**WHAT IS BEING ASKED:**
An exact copy of every entry is required, without the pictures.
(THE DATA Opens)
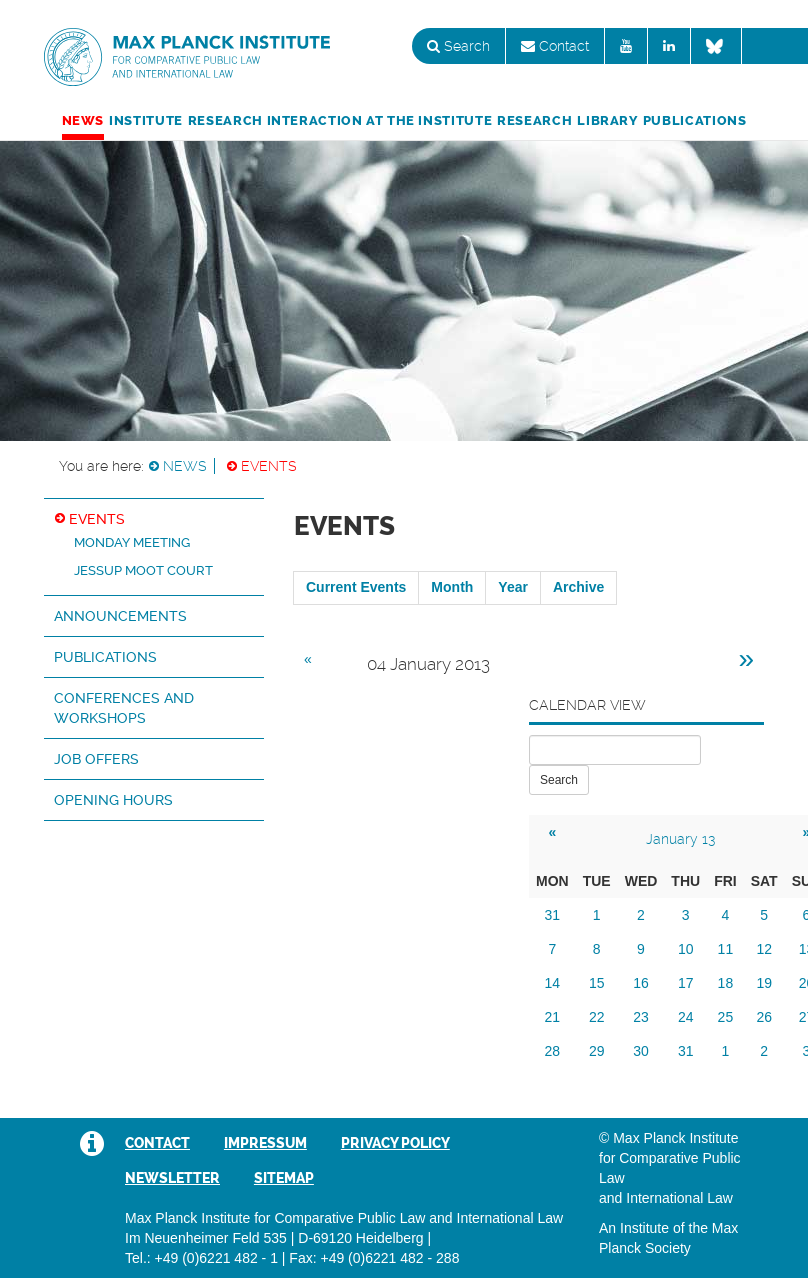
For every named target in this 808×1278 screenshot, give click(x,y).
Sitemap (284, 1178)
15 (597, 983)
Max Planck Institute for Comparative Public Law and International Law (187, 58)
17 (686, 983)
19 (764, 983)
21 (553, 1017)
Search (458, 46)
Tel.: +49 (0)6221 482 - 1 (201, 1258)
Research (534, 120)
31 (553, 915)
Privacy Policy (395, 1143)
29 (597, 1051)
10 (686, 949)
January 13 (680, 839)
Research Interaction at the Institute (340, 120)
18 (726, 983)
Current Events (356, 587)
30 (641, 1051)
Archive (578, 587)
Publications (695, 120)
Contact (555, 46)
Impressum (265, 1143)
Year (513, 587)
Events (269, 466)
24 (686, 1017)
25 (726, 1017)
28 (553, 1051)
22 (597, 1017)
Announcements (120, 616)
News (83, 120)
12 (764, 949)
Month (452, 587)
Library (607, 120)
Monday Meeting (132, 542)
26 (764, 1017)
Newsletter (172, 1178)
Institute (146, 120)
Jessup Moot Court (143, 570)
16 (641, 983)
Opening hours (113, 800)
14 (553, 983)
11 (726, 949)
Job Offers (96, 759)
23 (641, 1017)
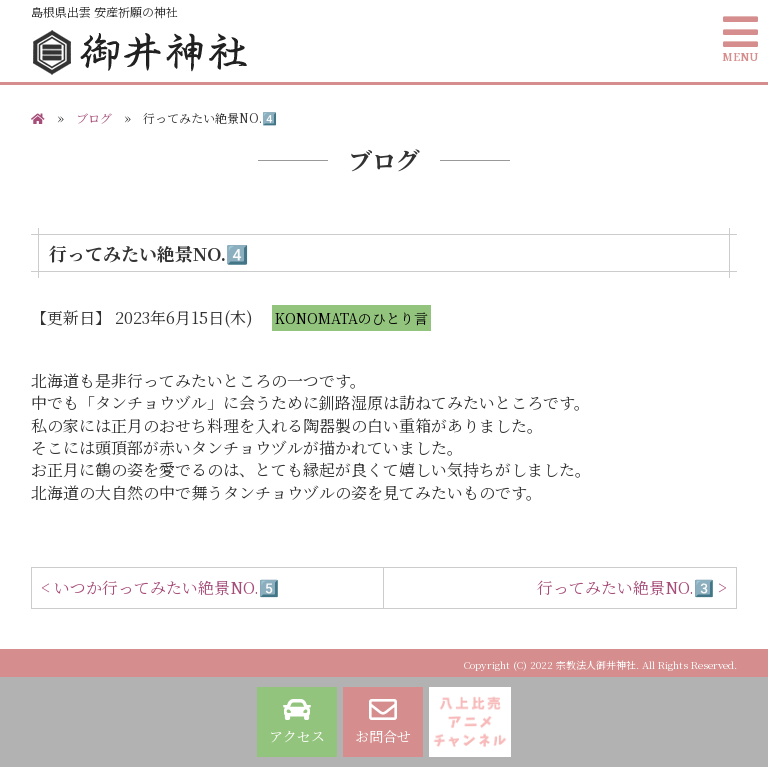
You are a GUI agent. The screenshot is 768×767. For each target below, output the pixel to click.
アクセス (297, 721)
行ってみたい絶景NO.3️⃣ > (632, 587)
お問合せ (383, 721)
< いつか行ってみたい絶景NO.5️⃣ (160, 587)
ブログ (94, 117)
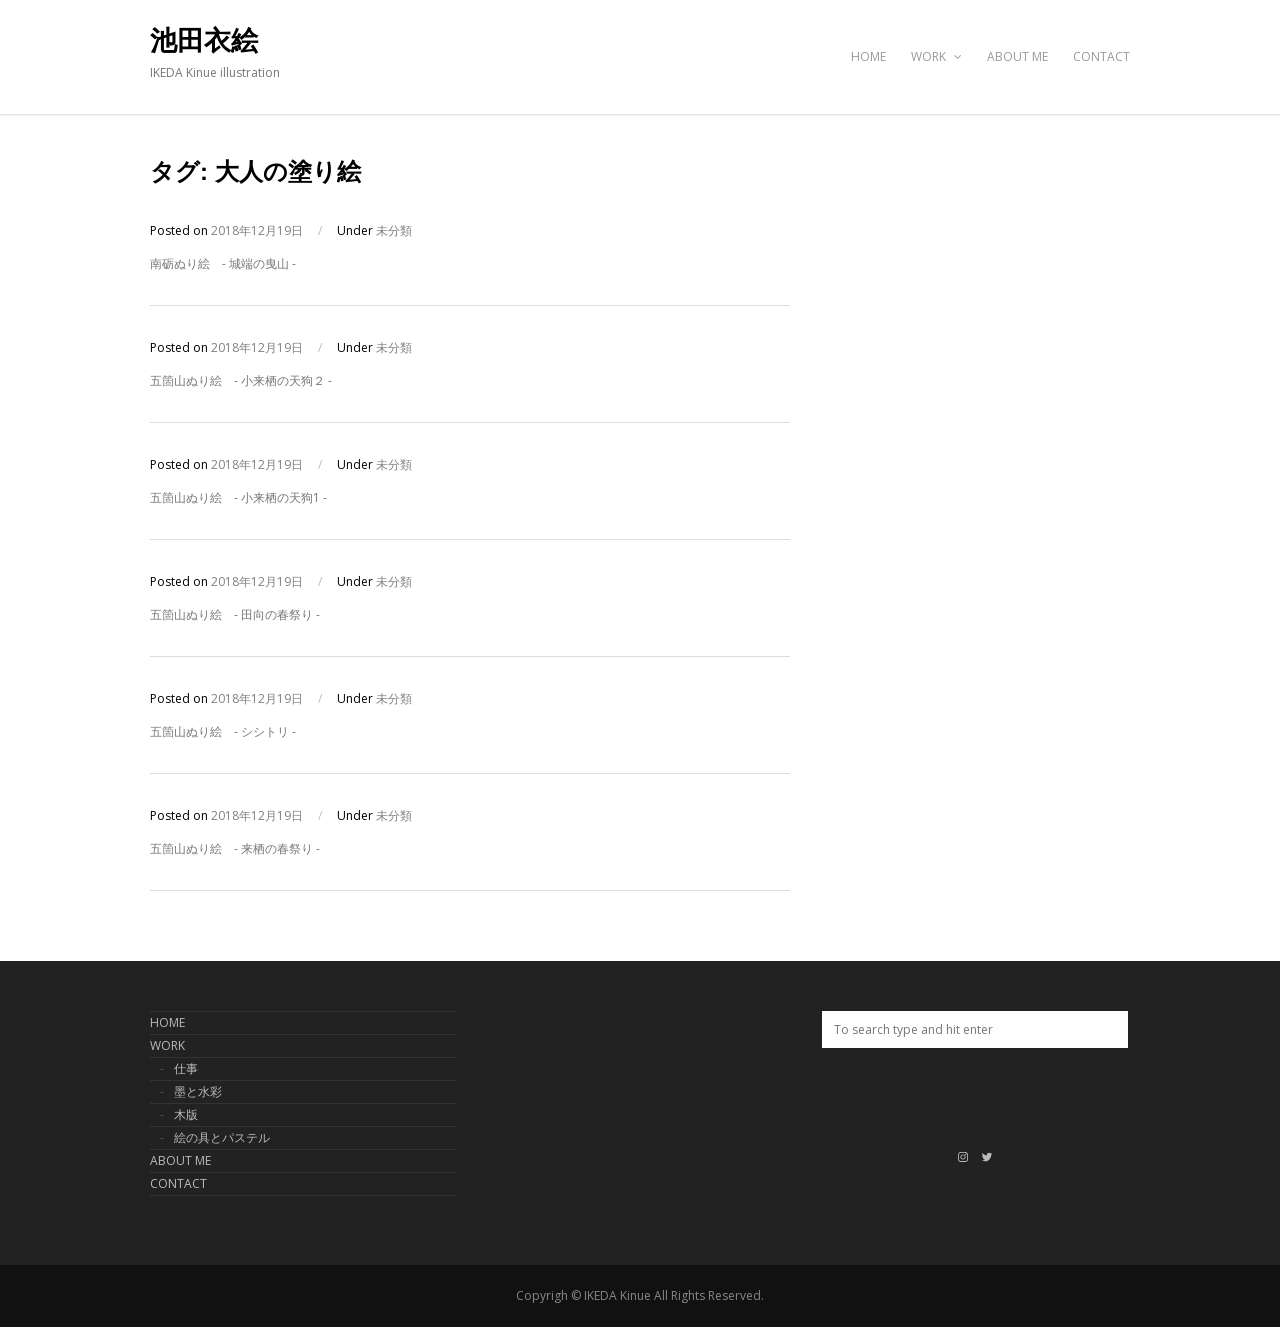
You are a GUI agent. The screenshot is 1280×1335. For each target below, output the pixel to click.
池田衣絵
(THE DATA Closes)
**RESPONSE TO THIS TASK:**
For every named target in this 808×1278 screenshot, give click(x,y).
Sitemap (284, 1178)
15 (597, 983)
Max Planck Institute for Comparative Public Law and International Law (187, 58)
17 (686, 983)
19 (764, 983)
21 (553, 1017)
Search (458, 46)
Tel.: +49 (0)6221 482 - 1 (201, 1258)
Research (534, 120)
31 (553, 915)
Privacy Policy (395, 1143)
29 (597, 1051)
10 (686, 949)
January 13 (680, 839)
Research Interaction at the Institute (340, 120)
18 (726, 983)
Current Events (356, 587)
30 (641, 1051)
Archive (578, 587)
Publications (695, 120)
Contact (555, 46)
Impressum (265, 1143)
Year (513, 587)
Events (269, 466)
24 (686, 1017)
25 (726, 1017)
28 (553, 1051)
22 (597, 1017)
Announcements (120, 616)
News (83, 120)
12 (764, 949)
Month (452, 587)
Library (607, 120)
Monday Meeting (132, 542)
26 (764, 1017)
Newsletter (172, 1178)
Institute (146, 120)
Jessup Moot Court (143, 570)
16 (641, 983)
Opening hours (113, 800)
14 (553, 983)
11 (726, 949)
Job Offers (96, 759)
23 (641, 1017)
You are a GUI agent. The screenshot is 768×767. For each target below, output the pixel to click.
アクセス (297, 721)
行ってみたい絶景NO.3️⃣ > (632, 587)
お問合せ (383, 721)
< いつか行ってみたい絶景NO.5️⃣ (160, 587)
ブログ (94, 117)
You are a GUI agent. The screenshot is 1280×1335. For each target below, output the pixel to click.
池田衣絵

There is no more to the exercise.